RHYMES AS HE SHAVES. ~ Kansas Barber Who Talks in Poetry to His Lathered Customers.

February 1, 1909

Kansas Barber Who Talks in Poetry
to His Lathered Customers.

George McClelland, a Kansas City, Kas., negro barber, is of the musical kind, so instead of talking tariff revision, foreign wars and bits of local gossip with patrons, he entertains them with a continuous string of doggerel. McClelland seems to have a peculiar gift of adapting all kinds of small talk to rhyme. For instance, when the customer climbs into the chair he is greeted something like this:

Your face, kind friend, I'm about to scrape.
I'll get it in the finest shape;
And cut your hair and comb it, too;
You'll look much younger when I'm through.
Now, hold your chin up in the air,
Stretch out your legs and fill your chest
And close your eyes -- I'll do the rest.
The barber, who is a big man, recites this without apparent effort, changing the rhyme to suit the customer. Never is the doggerel twice alike. As the shave progresses he solicits a little additional business like this:

My friend, your hair is falling out.
A little bit of tonic stout
Will hold it in, or maybe you
Prefer a rub or egg shampoo.
I see your shoes require a shine,
Just hold them over next to mine
And note the difference and then
I'll call my boy, he'll shine for "ten."
McClelland says the verse appeals mightily to customers and draws trade to the shop.

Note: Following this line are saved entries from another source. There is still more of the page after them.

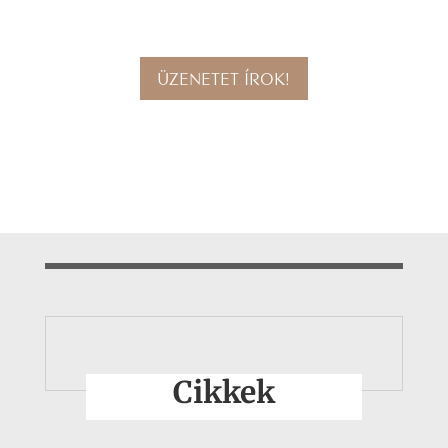
ÜZENETET ÍROK!
Cikkek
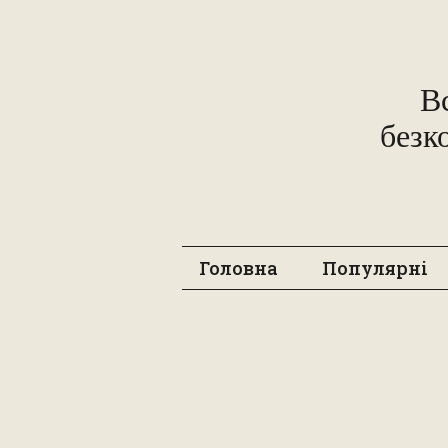
В
безк
Головна
Популярні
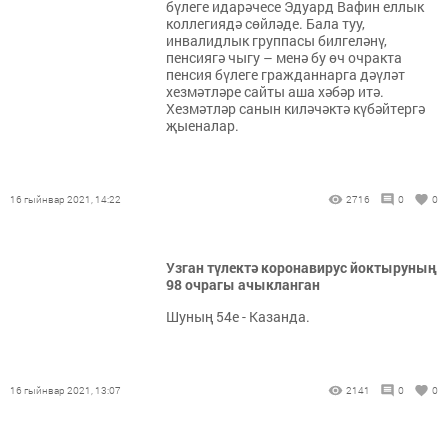
бүлеге идарәчесе Эдуард Вафин еллык
коллегиядә сөйләде. Бала туу,
инвалидлык группасы билгеләнү,
пенсиягә чыгу – менә бу өч очракта
пенсия бүлеге гражданнарга дәүләт
хезмәтләре сайты аша хәбәр итә.
Хезмәтләр санын киләчәктә күбәйтергә
җыеналар.
16 гыйнвар 2021, 14:22
2716
0
0
Узган түлектә коронавирус йоктыруның
98 очрагы ачыкланган
Шуның 54е - Казанда.
16 гыйнвар 2021, 13:07
2141
0
0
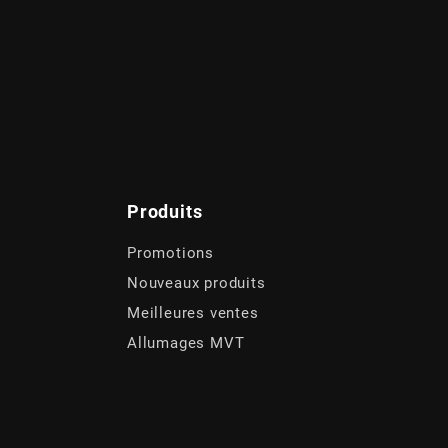
Produits
Promotions
Nouveaux produits
Meilleures ventes
Allumages MVT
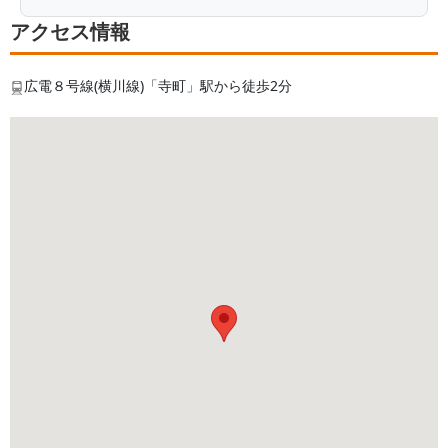
アクセス情報
広電８号線(横川線)「寺町」駅から徒歩2分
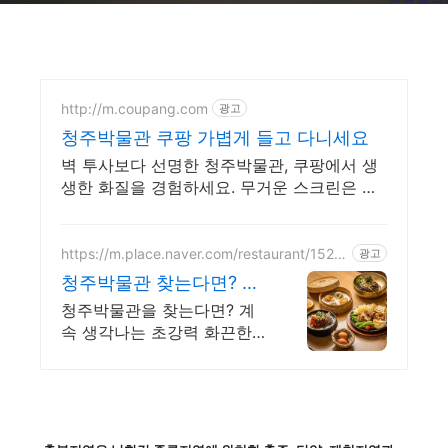
http://m.coupang.com
광고
청주박물관 쿠팡 가볍게 들고 다니세요
벽 투사보다 선명한 청주박물관, 쿠팡에서 생
생한 화질을 경험하세요. 무거운 스크린은 이
제 그만! 휴대성 좋은 빔스크린 쿠팡에서 만나
보세요.
https://m.place.naver.com/restaurant/1527
광고
833348
청주박물관 찾는다면? 계
속 중독되는매운맛!해장
청주박물관을 찾는다면? 계
냉면
속 생각나는 초강력 화끈한
매운맛! 얼큰한 해장물냉면!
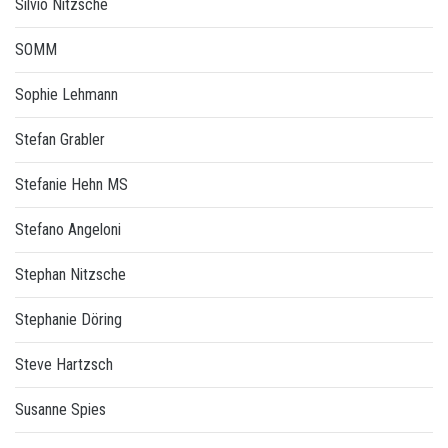
Silvio Nitzsche
SOMM
Sophie Lehmann
Stefan Grabler
Stefanie Hehn MS
Stefano Angeloni
Stephan Nitzsche
Stephanie Döring
Steve Hartzsch
Susanne Spies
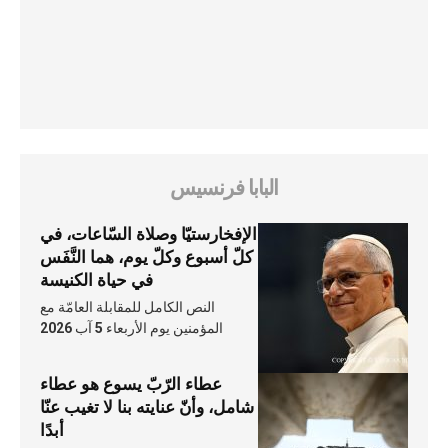
البابا فرنسيس
الإفخارستيّا وصلاة السّاعات، في
كلّ أسبوع وكلّ يوم، هما النَّفَس
في حياة الكنيسة
النص الكامل للمقابلة العامّة مع
المؤمنين يوم الأربعاء 5 آب 2026
عطاء الرّبّ يسوع هو عطاء
شامل، وأنّ عنايته بنا لا تغيب عنّا
أبدًا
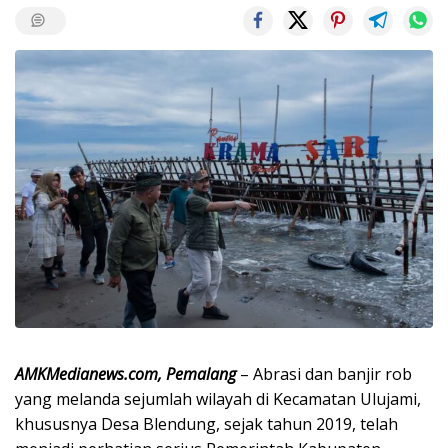
AMKMedianews.com, Pemalang
– Abrasi dan banjir rob
yang melanda sejumlah wilayah di Kecamatan Ulujami,
khususnya Desa Blendung, sejak tahun 2019, telah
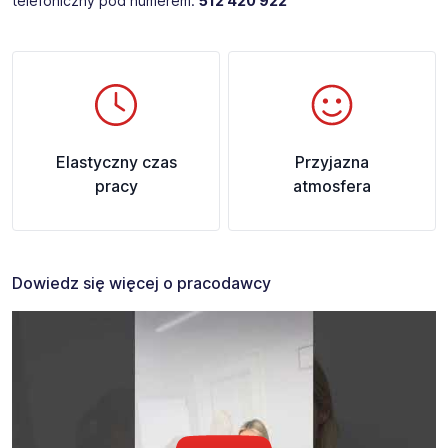
telefoniczny pod numerem:
512 420 922
Elastyczny czas
Przyjazna
pracy
atmosfera
Dowiedz się więcej o pracodawcy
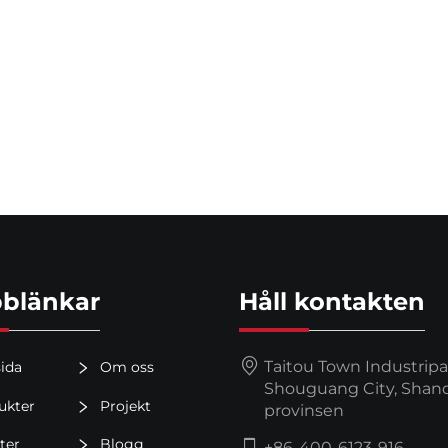
blänkar
Håll kontakten
Taitou Town Industripa
ida
Om oss
Shouguang City, Shan
ukter
Projekt
provinsen
ter
Blogg
+86-400-6123-916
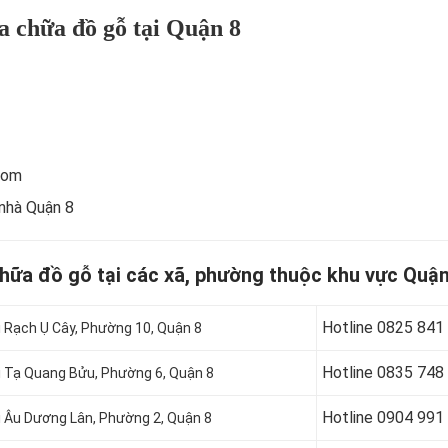
a chữa đồ gỗ tại Quận 8
com
 nhà Quận 8
chữa đồ gỗ tại các xã, phường thuộc khu vực Quận
Hotline 0
825 841
i Rạch Ụ Cây, Phường 10, Quận 8
Hotline 0
835 748
ại Tạ Quang Bửu, Phường 6, Quận 8
Hotline 0904 991
ại Âu Dương Lân, Phường 2, Quận 8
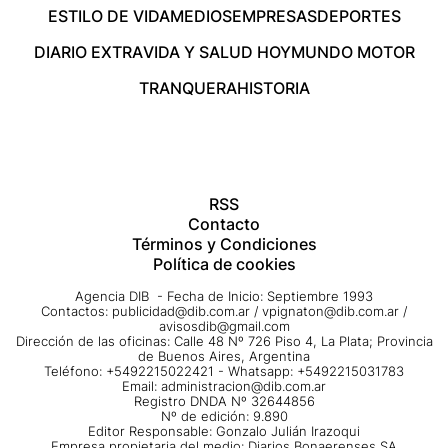
ESTILO DE VIDA
MEDIOS
EMPRESAS
DEPORTES
DIARIO EXTRA
VIDA Y SALUD HOY
MUNDO MOTOR
TRANQUERA
HISTORIA
RSS
Contacto
Términos y Condiciones
Política de cookies
Agencia DIB - Fecha de Inicio: Septiembre 1993
Contactos:
publicidad@dib.com.ar
/
vpignaton@dib.com.ar
/
avisosdib@gmail.com
Dirección de las oficinas: Calle 48 Nº 726 Piso 4, La Plata; Provincia
de Buenos Aires, Argentina
Teléfono: +5492215022421 - Whatsapp: +5492215031783
Email:
administracion@dib.com.ar
Registro DNDA Nº 32644856
Nº de edición: 9.890
Editor Responsable: Gonzalo Julián Irazoqui
Empresa propietaria del medio: Diarios Bonaerenses SA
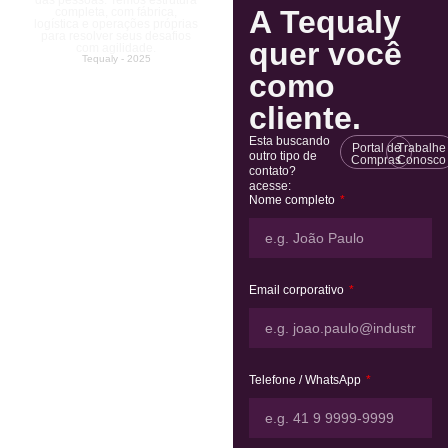
das pessoas. Temos estrutura
A Tequaly
completa, com fábrica,
logística e operações próprias
para resolver seus desafios
quer você
com agilidade.
Tequaly - 2025
como
cliente.
Esta buscando
Portal de
Trabalhe
outro tipo de
Compras
Conosco
contato?
acesse:
Nome completo
Email corporativo
Telefone / WhatsApp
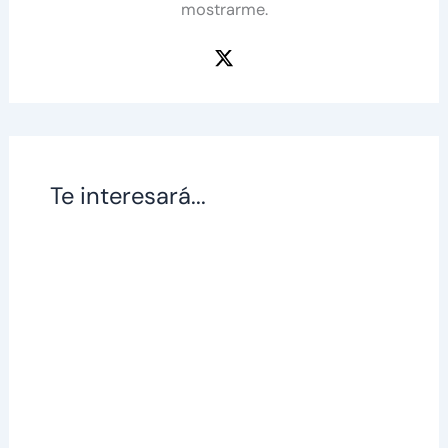
mostrarme.
Te interesará...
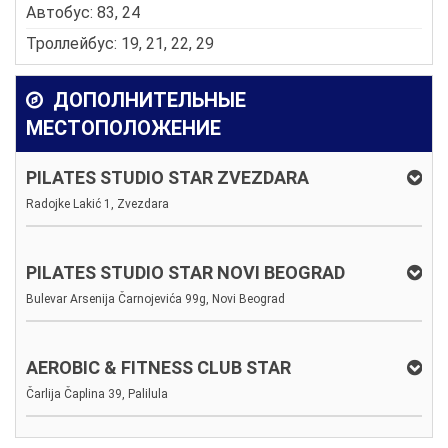
Автобус: 83, 24
Троллейбус: 19, 21, 22, 29
ДОПОЛНИТЕЛЬНЫЕ
МЕСТОПОЛОЖЕНИЕ
PILATES STUDIO STAR ZVEZDARA
Radojke Lakić 1, Zvezdara
PILATES STUDIO STAR NOVI BEOGRAD
Bulevar Arsenija Čarnojevića 99g, Novi Beograd
AEROBIC & FITNESS CLUB STAR
Čarlija Čaplina 39, Palilula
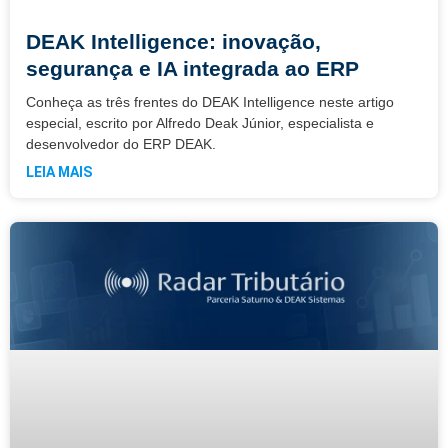
DEAK Intelligence: inovação,
segurança e IA integrada ao ERP
Conheça as três frentes do DEAK Intelligence neste artigo
especial, escrito por Alfredo Deak Júnior, especialista e
desenvolvedor do ERP DEAK.
LEIA MAIS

"It's better than the old style, and it's original," he says.

"How about all great poets being insane?" he was once asked.

"Too true," replied the negro. "I find myself asking for things at the table in verse and sometimes I think that way. It's very humiliating to find yourself unconsciously saying to your wife when the baby falls out of bed:

Pick up the kid from off the floor.
I ask for this and nothing more.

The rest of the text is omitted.